1. First and foremost, what is an e-reputation?
In short, it’s your professional presence. 48% of recruiters and HR professionals refer to personal websites when deciding whether or not to hire someone.
With search engines capable of cataloging everything from blogs posts and press releases to your social media updates, there’s really no escaping the fact that once it’s on the Internet, it’s practically there to stay. This is relevant regardless of whether or not you even use social media sites because any mention of you or your business on sites like Twitter, Facebook, or LinkedIn aren’t excluded from what search engines catalog.
All in all, your online reputation isn’t just what you put up online; it’s how you put it online, where you put it online, and when you do it! What’s more, it is also affected by what others say about you.
2. Why do online reputations even matter?
Even though you don’t care much about what people think of you in your real life, remember: The Internet has a far longer reach than small town gossip.
With 78% of recruiters checking search engines to find out more about potential employees and 63% of recruiters checking social media sites, there’s really no getting past the fact that personal beliefs about what people think of you doesn’t supercede what’s standard in the public realm.
All things considered, your digital life is the mirror of your professional success.
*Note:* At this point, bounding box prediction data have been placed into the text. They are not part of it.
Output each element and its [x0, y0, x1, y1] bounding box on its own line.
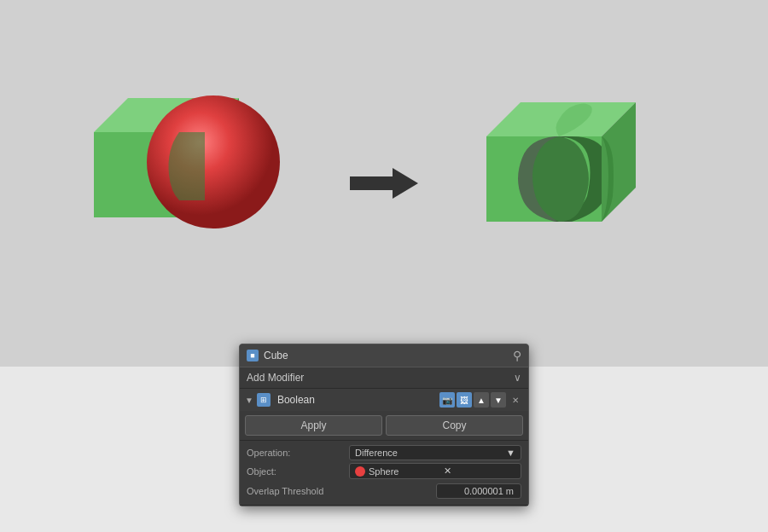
object-sphere-icon	[355, 466, 365, 477]
operation-label: Operation:	[247, 448, 349, 458]
cube-icon: ■	[247, 350, 259, 361]
svg-point-4	[147, 95, 280, 228]
close-modifier-button[interactable]: ✕	[508, 392, 523, 408]
operation-value-container: Difference ▼	[349, 445, 521, 460]
operation-dropdown[interactable]: Difference ▼	[349, 445, 521, 460]
camera-render-button[interactable]: 📷	[439, 392, 455, 408]
move-up-button[interactable]: ▲	[474, 392, 489, 408]
left-scene	[68, 64, 307, 303]
copy-button[interactable]: Copy	[386, 415, 523, 436]
right-scene-svg	[461, 64, 700, 303]
panel-title-row: ■ Cube	[247, 350, 288, 361]
dropdown-chevron-icon: ▼	[506, 448, 515, 458]
svg-marker-5	[350, 168, 418, 199]
apply-copy-row: Apply Copy	[240, 411, 528, 441]
collapse-arrow-icon[interactable]: ▼	[245, 396, 253, 405]
threshold-row: Overlap Threshold 0.000001 m	[247, 482, 521, 500]
add-modifier-row[interactable]: Add Modifier ∨	[240, 367, 528, 389]
add-modifier-dropdown-arrow: ∨	[514, 372, 521, 384]
render-button[interactable]: 🖼	[457, 392, 472, 408]
threshold-value[interactable]: 0.000001 m	[436, 483, 521, 499]
object-label: Object:	[247, 466, 349, 477]
pin-icon[interactable]: ⚲	[513, 349, 521, 362]
modifier-controls: 📷 🖼 ▲ ▼ ✕	[439, 392, 523, 408]
threshold-label: Overlap Threshold	[247, 486, 436, 496]
move-down-button[interactable]: ▼	[491, 392, 506, 408]
modifier-panel: ■ Cube ⚲ Add Modifier ∨ ▼ ⊞ Boolean 📷 🖼 …	[239, 344, 529, 506]
modifier-name-label: Boolean	[274, 394, 436, 406]
operation-field-row: Operation: Difference ▼	[247, 445, 521, 460]
panel-title: Cube	[264, 350, 288, 361]
object-value: Sphere	[369, 466, 440, 477]
arrow-svg	[350, 158, 418, 209]
operation-value: Difference	[355, 448, 398, 458]
object-field-row: Object: Sphere ✕	[247, 463, 521, 479]
modifier-title-row: ▼ ⊞ Boolean 📷 🖼 ▲ ▼ ✕	[240, 389, 528, 411]
boolean-modifier-section: ▼ ⊞ Boolean 📷 🖼 ▲ ▼ ✕ Apply Copy Operati…	[240, 389, 528, 506]
arrow	[350, 158, 418, 209]
right-scene	[461, 64, 700, 303]
left-scene-svg	[68, 64, 307, 303]
scene-area	[0, 0, 768, 367]
panel-header: ■ Cube ⚲	[240, 344, 528, 367]
remove-object-button[interactable]: ✕	[444, 466, 515, 477]
add-modifier-label: Add Modifier	[247, 372, 304, 384]
modifier-type-icon: ⊞	[257, 393, 271, 407]
object-selector[interactable]: Sphere ✕	[349, 463, 521, 479]
scene-container	[68, 64, 700, 303]
apply-button[interactable]: Apply	[245, 415, 382, 436]
fields-section: Operation: Difference ▼ Object: Sphere ✕	[240, 441, 528, 505]
object-value-container: Sphere ✕	[349, 463, 521, 479]
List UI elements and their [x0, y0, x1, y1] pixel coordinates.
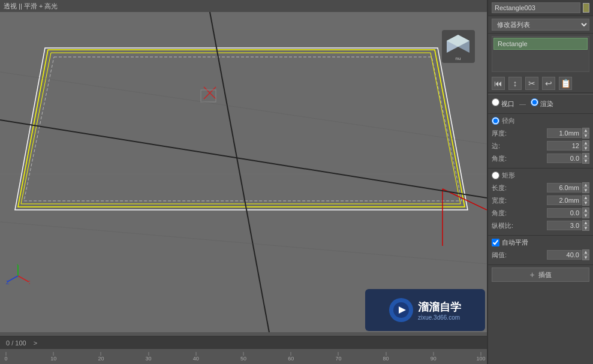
length-input[interactable] — [547, 183, 582, 192]
ruler-mark: 70 — [335, 356, 341, 362]
move-up-button[interactable]: ↕ — [508, 77, 522, 90]
ruler-mark: 60 — [288, 356, 294, 362]
pin-button[interactable]: ⏮ — [492, 77, 505, 90]
modifier-dropdown-row: 修改器列表 — [488, 16, 593, 34]
sides-row: 边: ▲ ▼ — [492, 140, 589, 151]
ruler-mark: 20 — [98, 356, 104, 362]
thickness-down[interactable]: ▼ — [582, 133, 589, 139]
ruler-mark: 0 — [4, 356, 7, 362]
width-input-wrap: ▲ ▼ — [547, 195, 589, 206]
auto-smooth-checkbox[interactable] — [492, 239, 499, 246]
auto-smooth-label: 自动平滑 — [502, 238, 528, 247]
timeline-controls: 0 / 100 > — [0, 336, 487, 350]
interpolate-label: 插值 — [538, 270, 552, 279]
rect-angle-row: 角度: ▲ ▼ — [492, 207, 589, 218]
aspect-up[interactable]: ▲ — [582, 220, 589, 225]
sides-input-wrap: ▲ ▼ — [547, 140, 589, 151]
length-spinner: ▲ ▼ — [582, 182, 589, 193]
threshold-label: 阈值: — [492, 251, 516, 260]
panel-icons-row: ⏮ ↕ ✂ ↩ 📋 — [488, 74, 593, 93]
sides-input[interactable] — [547, 141, 582, 151]
radial-radio[interactable] — [492, 117, 499, 125]
sides-spinner: ▲ ▼ — [582, 140, 589, 151]
radial-angle-down[interactable]: ▼ — [582, 158, 589, 164]
cube-icon[interactable]: nu — [442, 30, 475, 63]
threshold-spinner: ▲ ▼ — [582, 249, 589, 260]
width-spinner: ▲ ▼ — [582, 195, 589, 206]
svg-line-20 — [18, 276, 29, 282]
viewport-canvas[interactable]: nu X Y Z — [0, 12, 487, 336]
viewport-topbar: 透视 || 平滑 + 高光 — [0, 0, 487, 12]
plus-icon: + — [529, 270, 534, 279]
rect-header-row: 矩形 — [492, 171, 589, 180]
paste-button[interactable]: ↩ — [542, 77, 555, 90]
rect-angle-spinner: ▲ ▼ — [582, 207, 589, 218]
render-radio[interactable] — [531, 98, 538, 106]
ruler-mark: 50 — [240, 356, 246, 362]
ruler-mark: 10 — [50, 356, 56, 362]
radial-label: 径向 — [502, 116, 515, 125]
rect-label: 矩形 — [502, 171, 515, 180]
copy-button[interactable]: 📋 — [559, 77, 572, 90]
viewport-radio[interactable] — [492, 98, 499, 106]
axis-indicator: X Y Z — [6, 264, 30, 288]
ruler-mark: 40 — [193, 356, 199, 362]
width-row: 宽度: ▲ ▼ — [492, 195, 589, 206]
radial-angle-input-wrap: ▲ ▼ — [547, 153, 589, 164]
sides-down[interactable]: ▼ — [582, 146, 589, 151]
length-down[interactable]: ▼ — [582, 188, 589, 193]
smooth-section: 自动平滑 阈值: ▲ ▼ — [488, 236, 593, 265]
render-section: 视口 — 渲染 — [488, 96, 593, 114]
radial-section: 径向 厚度: ▲ ▼ 边: ▲ ▼ 角度: — [488, 114, 593, 169]
dash-sep: — — [519, 100, 526, 107]
svg-text:X: X — [29, 279, 30, 285]
thickness-row: 厚度: ▲ ▼ — [492, 128, 589, 139]
object-color-swatch[interactable] — [583, 3, 589, 13]
threshold-down[interactable]: ▼ — [582, 255, 589, 260]
thickness-spinner: ▲ ▼ — [582, 128, 589, 139]
radial-angle-row: 角度: ▲ ▼ — [492, 153, 589, 164]
radial-angle-input[interactable] — [547, 154, 582, 163]
modifier-item-rectangle[interactable]: Rectangle — [493, 38, 588, 50]
length-row: 长度: ▲ ▼ — [492, 182, 589, 193]
threshold-row: 阈值: ▲ ▼ — [492, 249, 589, 260]
rect-angle-input[interactable] — [547, 208, 582, 218]
aspect-down[interactable]: ▼ — [582, 225, 589, 231]
svg-text:nu: nu — [456, 56, 461, 61]
width-label: 宽度: — [492, 196, 516, 205]
frame-counter: 0 / 100 — [2, 338, 30, 348]
watermark-logo — [389, 298, 413, 322]
radial-angle-up[interactable]: ▲ — [582, 153, 589, 158]
width-up[interactable]: ▲ — [582, 195, 589, 200]
thickness-up[interactable]: ▲ — [582, 128, 589, 133]
rect-radio[interactable] — [492, 172, 499, 179]
svg-text:Z: Z — [6, 279, 10, 285]
length-input-wrap: ▲ ▼ — [547, 182, 589, 193]
threshold-up[interactable]: ▲ — [582, 249, 589, 255]
timeline-arrow[interactable]: > — [31, 338, 40, 348]
perspective-svg — [0, 12, 487, 336]
timeline-ruler[interactable]: 0102030405060708090100 — [0, 349, 487, 364]
length-up[interactable]: ▲ — [582, 182, 589, 188]
ruler-mark: 100 — [476, 356, 485, 362]
width-input[interactable] — [547, 195, 582, 205]
width-down[interactable]: ▼ — [582, 200, 589, 206]
sides-up[interactable]: ▲ — [582, 140, 589, 146]
threshold-input[interactable] — [547, 250, 582, 260]
object-name-input[interactable] — [492, 2, 580, 13]
rect-angle-down[interactable]: ▼ — [582, 213, 589, 218]
interpolate-button[interactable]: + 插值 — [492, 267, 589, 282]
aspect-input[interactable] — [547, 221, 582, 230]
rect-angle-up[interactable]: ▲ — [582, 207, 589, 213]
viewport-radio-label: 视口 — [492, 98, 514, 109]
right-panel: 修改器列表 Rectangle ⏮ ↕ ✂ ↩ 📋 视口 — 渲染 — [487, 0, 593, 364]
modifier-dropdown[interactable]: 修改器列表 — [492, 19, 589, 31]
viewport-label: 透视 || 平滑 + 高光 — [4, 2, 58, 11]
length-label: 长度: — [492, 183, 516, 192]
threshold-input-wrap: ▲ ▼ — [547, 249, 589, 260]
thickness-input[interactable] — [547, 128, 582, 138]
cut-button[interactable]: ✂ — [525, 77, 538, 90]
sides-label: 边: — [492, 142, 516, 151]
ruler-mark: 30 — [146, 356, 152, 362]
aspect-spinner: ▲ ▼ — [582, 220, 589, 231]
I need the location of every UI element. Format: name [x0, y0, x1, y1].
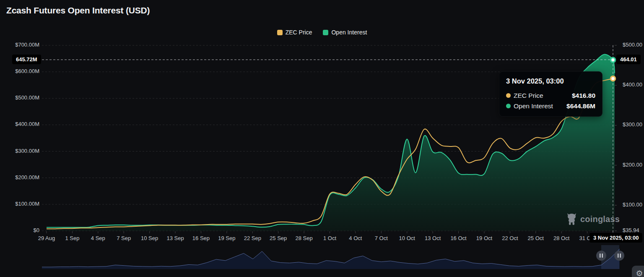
y-axis-left-tick: $500.00M [15, 94, 39, 101]
y-axis-left-tick: $400.00M [15, 121, 39, 127]
legend-item-open-interest[interactable]: Open Interest [323, 29, 367, 36]
tooltip-date: 3 Nov 2025, 03:00 [506, 77, 595, 85]
x-axis-tick: 19 Sep [218, 235, 235, 241]
x-axis-tick: 1 Sep [65, 235, 79, 241]
x-axis-tick: 28 Oct [553, 235, 569, 241]
tooltip-row-open-interest: Open Interest $644.86M [506, 101, 595, 111]
x-axis-tick: 19 Oct [476, 235, 492, 241]
y-axis-right-tick: $100.00 [623, 201, 642, 208]
crosshair-date-value: 3 Nov 2025, 03:00 [589, 233, 642, 243]
legend-item-zec-price[interactable]: ZEC Price [277, 29, 312, 36]
x-axis-tick: 13 Oct [425, 235, 441, 241]
tooltip-value-open-interest: $644.86M [566, 102, 595, 110]
crosshair-right-value: 464.01 [616, 55, 641, 64]
y-axis-right-tick: $35.94 [623, 227, 639, 233]
x-axis-tick: 4 Oct [349, 235, 362, 241]
tooltip-value-zec-price: $416.80 [572, 92, 595, 99]
x-axis-tick: 1 Oct [323, 235, 336, 241]
y-axis-left-tick: $600.00M [15, 68, 39, 74]
open-interest-dot-icon [506, 104, 511, 108]
x-axis-tick: 25 Sep [270, 235, 287, 241]
legend-label-zec-price: ZEC Price [286, 29, 312, 36]
navigator-handle-left[interactable] [596, 251, 606, 261]
x-axis-tick: 16 Oct [450, 235, 466, 241]
gear-icon: ⚙ [636, 269, 643, 277]
legend-label-open-interest: Open Interest [331, 29, 367, 36]
y-axis-right-tick: $300.00 [623, 121, 642, 128]
coinglass-futures-chart-page: Zcash Futures Open Interest (USD) ZEC Pr… [0, 0, 644, 277]
x-axis-tick: 7 Oct [375, 235, 388, 241]
chart-tooltip: 3 Nov 2025, 03:00 ZEC Price $416.80 Open… [499, 71, 602, 117]
x-axis-tick: 25 Oct [528, 235, 544, 241]
x-axis-tick: 10 Oct [399, 235, 415, 241]
open-interest-swatch-icon [323, 30, 328, 35]
x-axis-tick: 13 Sep [166, 235, 184, 241]
y-axis-left-tick: $700.00M [15, 42, 39, 48]
coinglass-bull-icon [566, 213, 577, 225]
open-interest-marker-dot [611, 57, 615, 62]
pause-bars-icon [618, 253, 619, 258]
zec-price-swatch-icon [277, 30, 283, 35]
coinglass-watermark-text: coinglass [580, 214, 620, 224]
chart-legend: ZEC Price Open Interest [0, 29, 644, 36]
x-axis-tick: 10 Sep [141, 235, 158, 241]
x-axis-tick: 22 Oct [502, 235, 518, 241]
coinglass-watermark: coinglass [566, 213, 620, 225]
y-axis-left-tick: $100.00M [15, 201, 39, 207]
x-axis-tick: 16 Sep [192, 235, 210, 241]
y-axis-left-tick: $300.00M [15, 148, 39, 154]
x-axis-tick: 22 Sep [244, 235, 261, 241]
pause-bars-icon [600, 253, 601, 258]
tooltip-label-zec-price: ZEC Price [514, 92, 543, 99]
x-axis: 29 Aug1 Sep4 Sep7 Sep10 Sep13 Sep16 Sep1… [0, 234, 644, 243]
y-axis-right-tick: $500.00 [623, 42, 642, 48]
x-axis-tick: 28 Sep [295, 235, 312, 241]
y-axis-left-tick: $200.00M [15, 174, 39, 180]
y-axis-right-tick: $400.00 [623, 81, 642, 88]
zec-price-dot-icon [506, 93, 511, 98]
zec-price-marker-dot [611, 76, 615, 81]
x-axis-tick: 7 Sep [117, 235, 131, 241]
tooltip-label-open-interest: Open Interest [514, 102, 553, 110]
y-axis-left-tick: $0 [34, 227, 39, 233]
y-axis-right-tick: $200.00 [623, 162, 642, 168]
chart-settings-button[interactable]: ⚙ [632, 266, 644, 277]
tooltip-row-zec-price: ZEC Price $416.80 [506, 90, 595, 101]
crosshair-left-value: 645.72M [12, 55, 41, 64]
x-axis-tick: 29 Aug [38, 235, 55, 241]
x-axis-tick: 4 Sep [91, 235, 105, 241]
Digital behavior is followed by employes, and abusing it can be bad for you. Still need convincing? 8% of companies have fired someone for abusing social media (a statistic Adria Richards is unfortunately now a part of).
3. What do potential employers watch for?
What can you expect if you end up with a bad reputation? While every case certainly differs, here are some of the more common reputations issues faced online:
4. What can you do about these issues?
Apart from never going online (which is practically impossible in this day and age) or letting anyone take pictures of you, here’s what you can do to protect and even boost your e-reputation and digital reach:
Set Your Own Reputation
Stay On Top of Things
Ensure There Is More Good Than Bad
Educate Your Family and Friends
At the end of the day, you will be best served by protecting your e-reputation and boosting your digital presence by simply staying on top of what’s being said about you online and then developing a real digital strategy accordingly.
Don’t commit the same mistakes Adria Richards did. Do it for yourself, for your professional life, for your friends and family — and lastly for your sanity.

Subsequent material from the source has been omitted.